Différences avec Al-Qaïda : Stratégie, idéologie et vision du jihad
Al-Qaïda privilégie un jihad global progressif, s’appuyant sur des alliances locales et évitant de s’aliéner la population musulmane. L’EI-K applique une vision plus radicale et immédiate, prônant la destruction de tous ceux qui ne suivent pas son interprétation stricte de l’islam.
Un autre point de rupture est leur approche de la lutte contre les chiites. Al-Qaïda, bien qu’hostile aux chiites, évite d’en faire une cible prioritaire pour ne pas créer de divisions au sein du monde musulman. L’EI-K, en revanche, considère leur extermination comme un objectif fondamental.
L’EI-K en 2025, le groupe terroriste le plus dangereux ?
Le 4 mars 2025, Donald Trump a annoncé l'arrestation et l'extradition de Mohamed Sharifullah, cadre de l'EIK et cerveau des attentats de Kaboul en 2021. Ces attaques avaient tué 13 soldats américains.
En 2025, l’EI-K est considéré comme l’une des franchises les plus puissantes de l’État islamique, surpassant Daech en Syrie et en Irak en termes de capacité d’action et d’influence.

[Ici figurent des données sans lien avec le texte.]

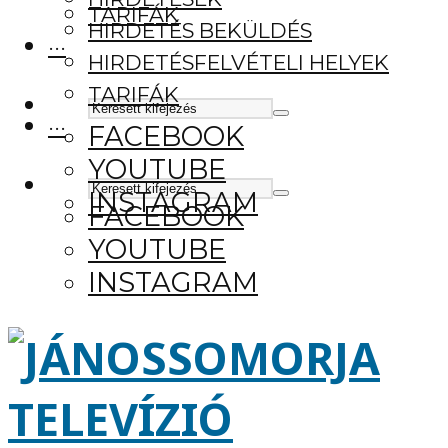
TARIFÁK
HIRDETÉS BEKÜLDÉS
···
HIRDETÉSFELVÉTELI HELYEK
TARIFÁK
···
FACEBOOK
YOUTUBE
INSTAGRAM
FACEBOOK
YOUTUBE
INSTAGRAM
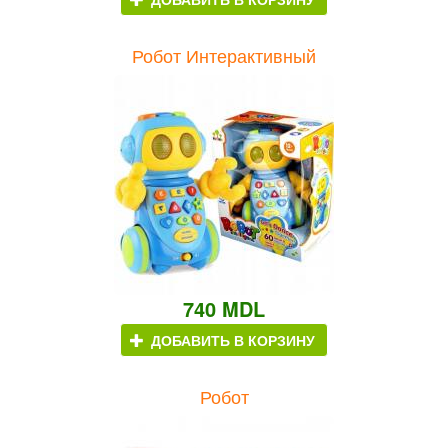
Робот Интерактивный
740 MDL
ДОБАВИТЬ В КОРЗИНУ
Робот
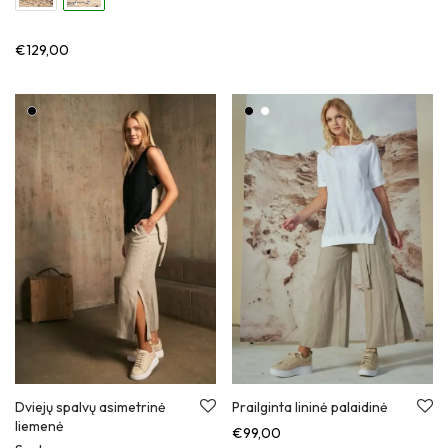
€
129,00
Dviejų spalvų asimetrinė
Prailginta lininė palaidinė
liemenė
€
99,00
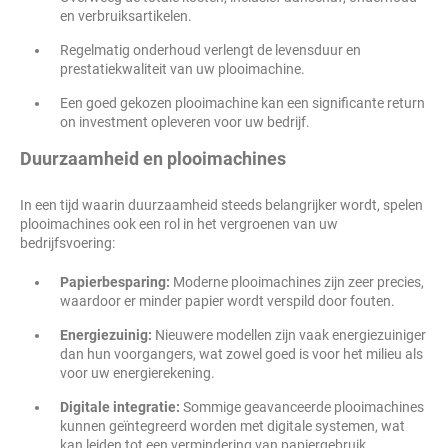
en verbruiksartikelen.
Regelmatig onderhoud verlengt de levensduur en
prestatiekwaliteit van uw plooimachine.
Een goed gekozen plooimachine kan een significante return
on investment opleveren voor uw bedrijf.
Duurzaamheid en plooimachines
In een tijd waarin duurzaamheid steeds belangrijker wordt, spelen
plooimachines ook een rol in het vergroenen van uw
bedrijfsvoering:
Papierbesparing:
Moderne plooimachines zijn zeer precies,
waardoor er minder papier wordt verspild door fouten.
Energiezuinig:
Nieuwere modellen zijn vaak energiezuiniger
dan hun voorgangers, wat zowel goed is voor het milieu als
voor uw energierekening.
Digitale integratie:
Sommige geavanceerde plooimachines
kunnen geïntegreerd worden met digitale systemen, wat
kan leiden tot een vermindering van papiergebruik.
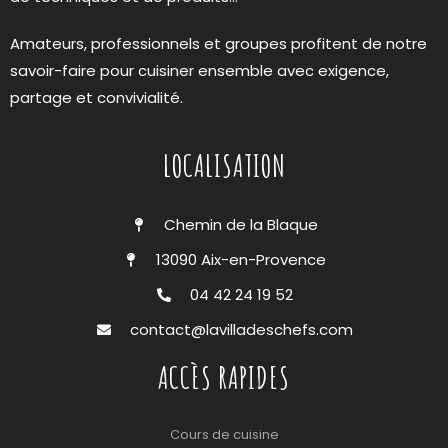
Amateurs, professionnels et groupes profitent de notre
savoir-faire pour cuisiner ensemble avec exigence,
partage et convivialité.
LOCALISATION
Chemin de la Blaque
13090 Aix-en-Provence
04 42 24 19 52
contact@lavilladeschefs.com
ACCÈS RAPIDES
Cours de cuisine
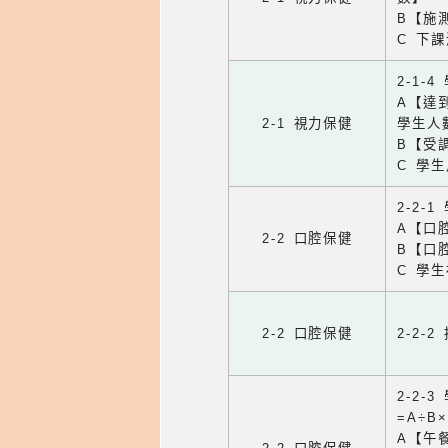
B【施
C 下
2-1-
A【達
2-1 視力保健
學生人
B【受
C 學
2-2-
A【口
2-2 口腔保健
B【口
C 學
2-2 口腔保健
2-2-
2-2
=A÷B
A【午餐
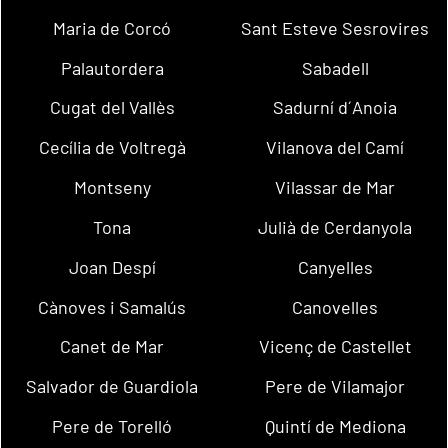
Maria de Corcó
Sant Esteve Sesrovires
Palautordera
Sabadell
Cugat del Vallès
Sadurní d´Anoia
Cecília de Voltregà
Vilanova del Camí
Montseny
Vilassar de Mar
Tona
Julià de Cerdanyola
Joan Despí
Canyelles
Cànoves i Samalús
Canovelles
Canet de Mar
Vicenç de Castellet
Salvador de Guardiola
Pere de Vilamajor
Pere de Torelló
Quintí de Mediona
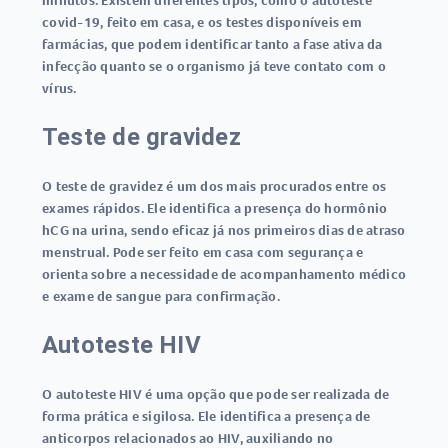
minutos. Existem diferentes tipos, como o
autoteste
covid-19
, feito em casa, e os testes disponíveis em
farmácias, que podem identificar tanto a fase ativa da
infecção quanto se o organismo já teve contato com o
vírus.
Teste de gravidez
O
teste de gravidez
é um dos mais procurados entre os
exames rápidos
. Ele identifica a presença do hormônio
hCG na urina, sendo eficaz já nos primeiros dias de atraso
menstrual. Pode ser feito em casa com segurança e
orienta sobre a necessidade de acompanhamento médico
e exame de sangue para confirmação.
Autoteste HIV
O
autoteste HIV
é uma opção que pode ser realizada de
forma prática e sigilosa. Ele identifica a presença de
anticorpos relacionados ao HIV, auxiliando no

Effectifs : Entre 4 000 et 6 000 combattants, un nombre en augmentation depuis le départ américain d'Afghanistan.
Attaques massives ces 5 dernières années :
Afghanistan : Attentat à l'aéroport de Kaboul 170 morts (2021)
Iran : Attentat pendant une commémoration des 4 ans de l'assassinat du général de Kassem Soleimani 96 morts (22024)
Russie : Moscou 145 morts (2024)
avis de recherche puplié en 2021 par le Département d'Etat américain visant le numéro 1 de l'EIK
Conclusion
L’État islamique au Khorasan est plus qu’une simple franchise de Daech : il est devenu l’un des groupes jihadistes les plus actifs et dangereux du monde, avec une capacité d’attaque qui dépasse largement son fief afghan. Son expansion vers la Russie, l’Asie centrale et potentiellement l’Europe en fait une menace prioritaire pour les services de renseignement mondiaux.
Sa montée en puissance souligne l’échec des talibans à stabiliser l’Afghanistan, et le besoin d’une coopération internationale renforcée pour contrer son influence grandissante.